WHAT THE TASK ASKS:
Go through the records below and count every line containing "down". Reply with the count alone.
----
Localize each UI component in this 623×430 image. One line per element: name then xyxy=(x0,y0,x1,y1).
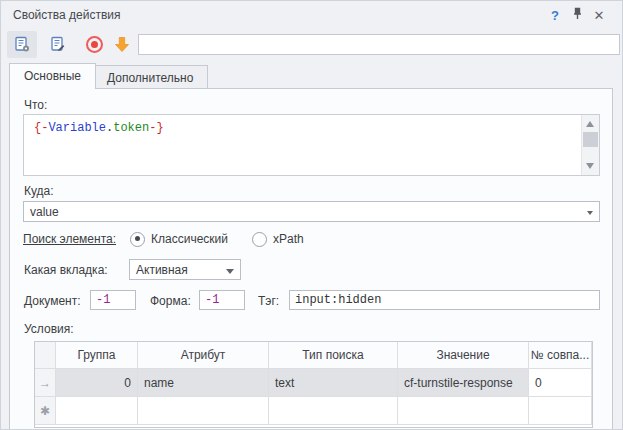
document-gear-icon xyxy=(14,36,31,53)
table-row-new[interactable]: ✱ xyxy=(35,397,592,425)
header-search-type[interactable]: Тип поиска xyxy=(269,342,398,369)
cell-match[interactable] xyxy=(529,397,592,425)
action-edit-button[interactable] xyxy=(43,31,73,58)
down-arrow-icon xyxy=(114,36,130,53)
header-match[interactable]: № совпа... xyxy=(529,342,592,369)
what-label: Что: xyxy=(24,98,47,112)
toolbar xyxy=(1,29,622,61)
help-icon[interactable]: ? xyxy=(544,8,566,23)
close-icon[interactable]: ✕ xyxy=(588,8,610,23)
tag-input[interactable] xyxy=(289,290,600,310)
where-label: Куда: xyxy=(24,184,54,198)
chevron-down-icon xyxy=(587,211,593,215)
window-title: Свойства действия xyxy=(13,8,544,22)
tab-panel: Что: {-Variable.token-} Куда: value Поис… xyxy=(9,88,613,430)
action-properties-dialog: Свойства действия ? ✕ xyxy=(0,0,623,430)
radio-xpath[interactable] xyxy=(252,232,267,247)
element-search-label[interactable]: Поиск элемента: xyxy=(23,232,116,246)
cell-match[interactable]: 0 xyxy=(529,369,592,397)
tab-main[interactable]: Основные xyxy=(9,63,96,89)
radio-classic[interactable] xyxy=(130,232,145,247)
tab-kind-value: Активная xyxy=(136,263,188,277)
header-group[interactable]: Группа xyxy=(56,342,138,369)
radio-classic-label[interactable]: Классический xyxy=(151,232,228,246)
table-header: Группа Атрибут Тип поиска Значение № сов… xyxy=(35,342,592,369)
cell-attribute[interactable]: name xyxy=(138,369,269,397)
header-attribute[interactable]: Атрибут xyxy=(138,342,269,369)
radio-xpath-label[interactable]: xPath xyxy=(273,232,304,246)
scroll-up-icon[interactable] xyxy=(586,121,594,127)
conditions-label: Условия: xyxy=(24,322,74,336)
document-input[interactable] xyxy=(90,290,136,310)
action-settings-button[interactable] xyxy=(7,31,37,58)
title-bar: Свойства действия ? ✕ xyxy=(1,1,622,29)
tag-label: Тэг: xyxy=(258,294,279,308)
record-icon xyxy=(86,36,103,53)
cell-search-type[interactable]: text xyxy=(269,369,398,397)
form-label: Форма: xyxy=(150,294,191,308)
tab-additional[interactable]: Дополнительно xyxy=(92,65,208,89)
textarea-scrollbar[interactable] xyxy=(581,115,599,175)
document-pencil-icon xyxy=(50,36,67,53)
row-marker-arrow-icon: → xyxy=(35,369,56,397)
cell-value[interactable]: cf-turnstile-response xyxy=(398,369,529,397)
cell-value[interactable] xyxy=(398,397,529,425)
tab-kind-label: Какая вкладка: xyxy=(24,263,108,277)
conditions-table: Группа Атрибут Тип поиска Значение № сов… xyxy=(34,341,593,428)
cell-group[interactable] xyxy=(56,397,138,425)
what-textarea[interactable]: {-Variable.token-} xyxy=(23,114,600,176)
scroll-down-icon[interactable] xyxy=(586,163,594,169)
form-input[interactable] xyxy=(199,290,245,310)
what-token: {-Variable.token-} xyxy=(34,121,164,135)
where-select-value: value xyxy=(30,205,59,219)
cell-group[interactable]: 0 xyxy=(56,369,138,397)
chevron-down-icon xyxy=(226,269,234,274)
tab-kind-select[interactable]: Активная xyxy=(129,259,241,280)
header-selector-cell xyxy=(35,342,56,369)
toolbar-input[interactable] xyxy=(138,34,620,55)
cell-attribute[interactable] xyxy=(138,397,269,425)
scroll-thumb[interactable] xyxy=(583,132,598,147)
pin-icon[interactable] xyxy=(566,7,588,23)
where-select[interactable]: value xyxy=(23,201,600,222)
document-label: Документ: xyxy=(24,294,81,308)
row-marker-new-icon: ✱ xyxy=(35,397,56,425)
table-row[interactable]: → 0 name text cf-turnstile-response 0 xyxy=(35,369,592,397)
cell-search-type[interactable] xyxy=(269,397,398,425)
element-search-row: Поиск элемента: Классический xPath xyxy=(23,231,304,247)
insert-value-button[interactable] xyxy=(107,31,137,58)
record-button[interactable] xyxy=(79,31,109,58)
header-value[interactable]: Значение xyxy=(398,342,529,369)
----
TASK ANSWER:
4